The Tri-County, called the Loudoun County Parkway on that side of the border, is already constructed from Route 7 to Route 50, although parts of it are still dirt. "It will run through South Riding," said Lowe. "You can see part of it already under construction there."

Responding to a question from Judy Heisinger, president of the Bull Run Civic Association, Lowe said police and fire stations, a hospital and recreational facilities are anticipated to be built near the airport. "We also plan a sports-complex just west of South Riding, and a new high school for South Riding, with athletic fields," he said. "And South Riding Station will have a recreation center."

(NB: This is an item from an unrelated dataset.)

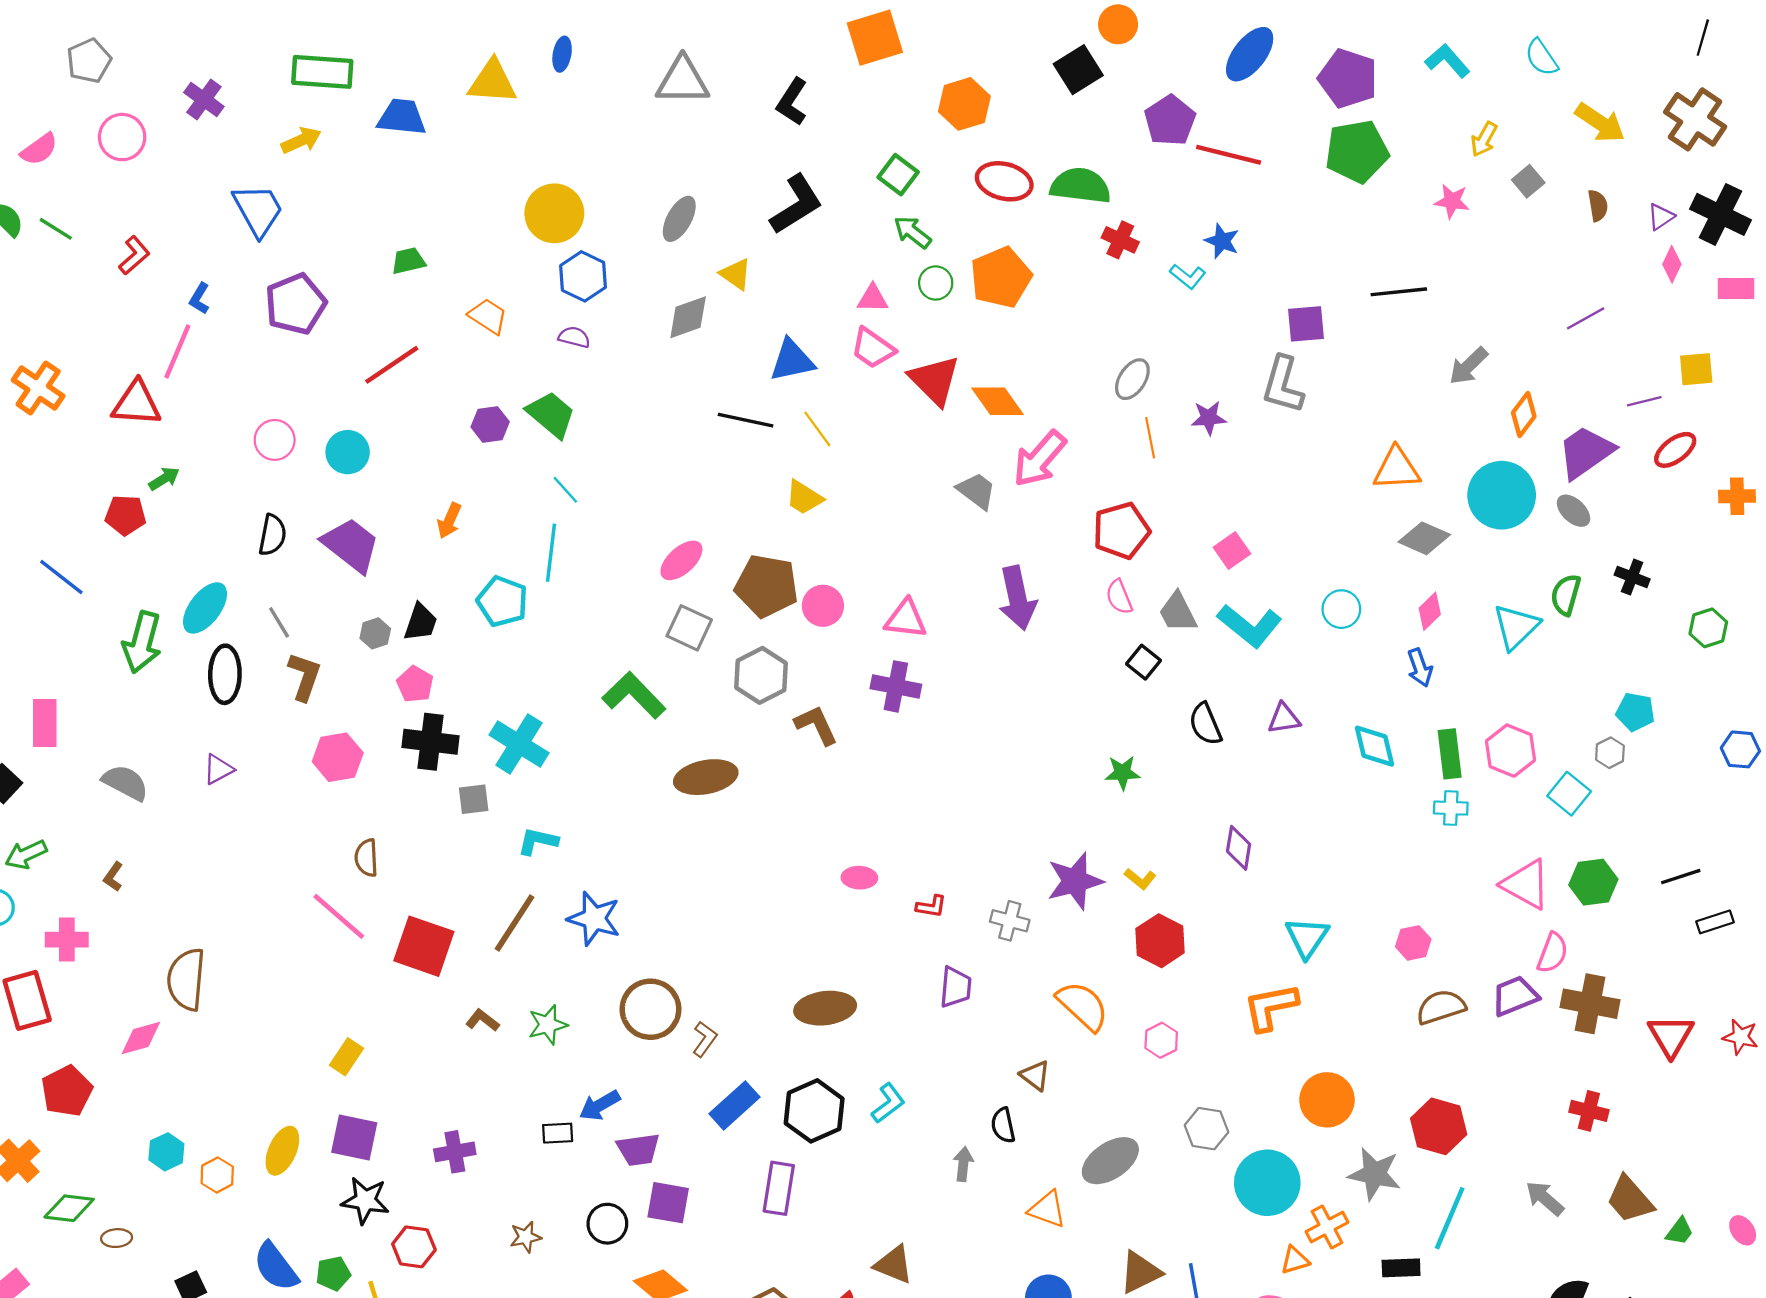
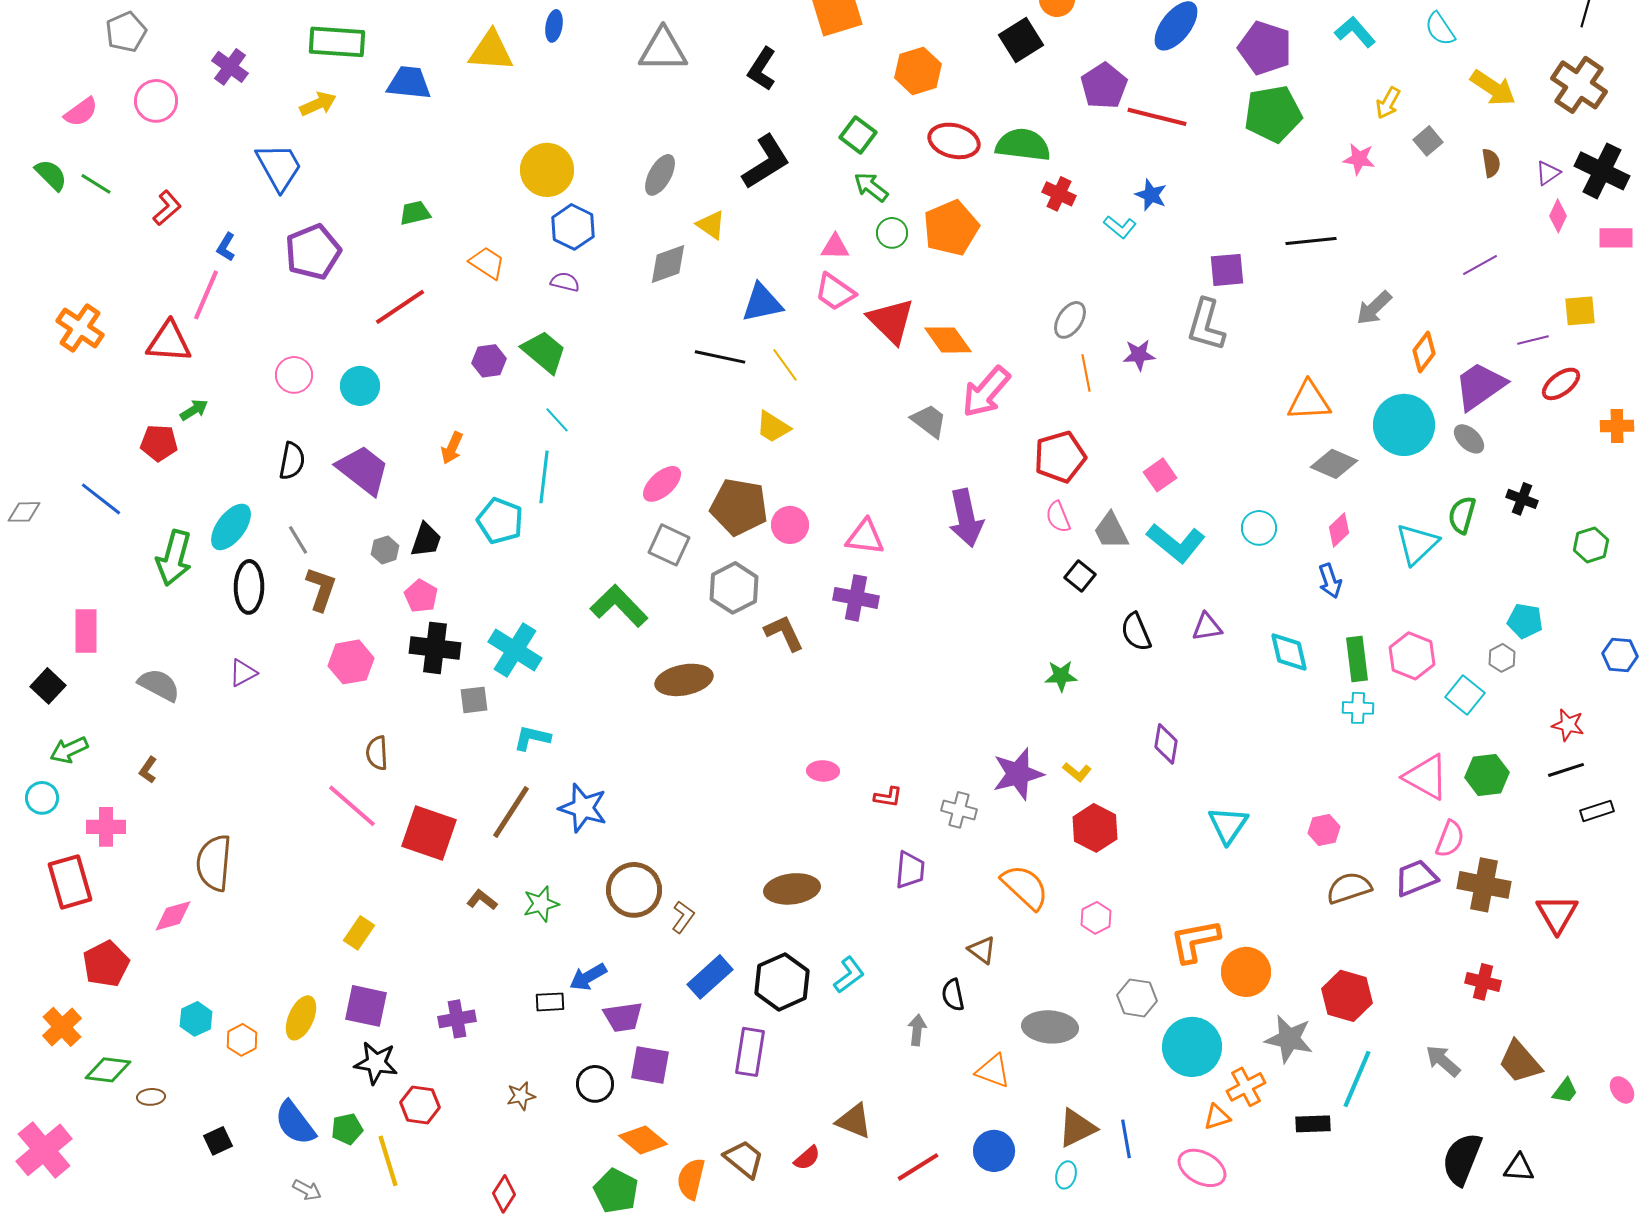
orange L-shape: (1271, 1007) -> (1195, 941), moved
red star: (1740, 1037) -> (1568, 725), moved
gray ellipse: (1110, 1161) -> (1050, 1027), turned 38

This information came as good news to those worried that South Riding's residents would jam up the new Sully District recreation center planned to open in a few more years. However, the WFCCA members were wary about some of the other things they heard.

"I think the commercial space sounds like a lot," said Katcham. And Hart worried that the area immediately south of Braddock Road would be built at a higher density than Fairfax County would like and impose greater burdens on that road. Said Hart: "I think we're going to have to monitor that area because we're going to get that traffic."

Once Loudoun adopts its zoning ordinance, he warned, Fairfax needs to learn what special-exception uses could be allowed because "some of these things may be incompatible with the uses of the Occoquan. It makes you see how important it is for the two counties to interact."